One thing stuck out at me.

One problem with the Glock pistol is that once you touch the trigger, additional pressure will cause it to go "bang!" This is both good and bad.

That's really not exactly true. A stock trigger gives you something like 3/8" of takeup, at about 3 pounds, then a 1/8", 6 pound break. A 3.5# connector makes it more like 5/16" takeup, same weight, and a 3/16", 4.5 pound break.

You'd have to be trying to stage the trigger to have any kind of "pull a little more and it fires" thing, and since the 3.5# connector increases the length of the break (simple physics, you don't get something for nothing without changing spring weights), there's probably not that much of a difference at all.

Someone who's dumb enough to try and keep their finger on the second stage, in a high stress situation, ranks right up there with someone who tries to keep a revolver hammer cocked back by holding the trigger almost all the way.

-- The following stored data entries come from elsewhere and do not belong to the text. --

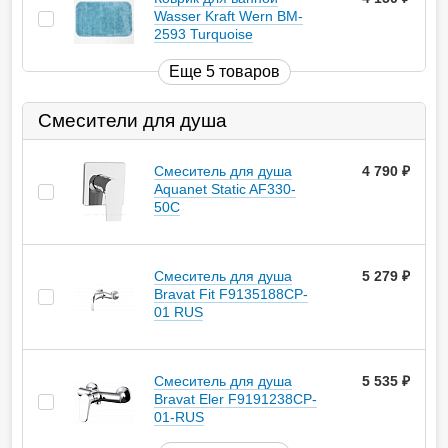
Wasser Kraft Wern BM-
2593 Turquoise
Еще 5 товаров
Смесители для душа
Смеситель для душа
4 790
руб.
Aquanet Static AF330-
50С
Смеситель для душа
5 279
руб.
Bravat Fit F9135188CP-
01 RUS
Смеситель для душа
5 535
руб.
Bravat Eler F9191238CP-
01-RUS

As a marksmanship technique, when you're already committed to firing, that's probably okay. But you shouldn't run around with your finger on a Glock's trigger, pulled to the break (or on the trigger at all) any more than you should run around with a revolver's trigger "staged."
 
To re-resurrect a twice-dead thread, I just did this on my 19. I'm not sure if I notice a difference when dry-firing, we'll see tomorrow at the range.

One addition (I emailed the page owner as well)

When re-assembling the firing-pin spring It is MUCH easier to use one of your punches in a vice as a support for the firing pin instead of toilet paper as suggested, the plastic sleeve simply slips over the punch and you can compress the spring against the stability of the vice. The spring can be held with one hand and the catches easily installed with the other.

Just my 25 cents.
 
I thought glock's lightest was 4.5 pounds. And on a g35, the whole trigger pull felt lighter than a regular glock, so either it was the disconnector or they have some other lighter springs
 
When re-assembling the firing-pin spring It is MUCH easier to use one of your punches in a vice as a support for the firing pin instead of toilet paper as suggested, the plastic sleeve simply slips over the punch and you can compress the spring against the stability of the vice. The spring can be held with one hand and the catches easily installed with the other.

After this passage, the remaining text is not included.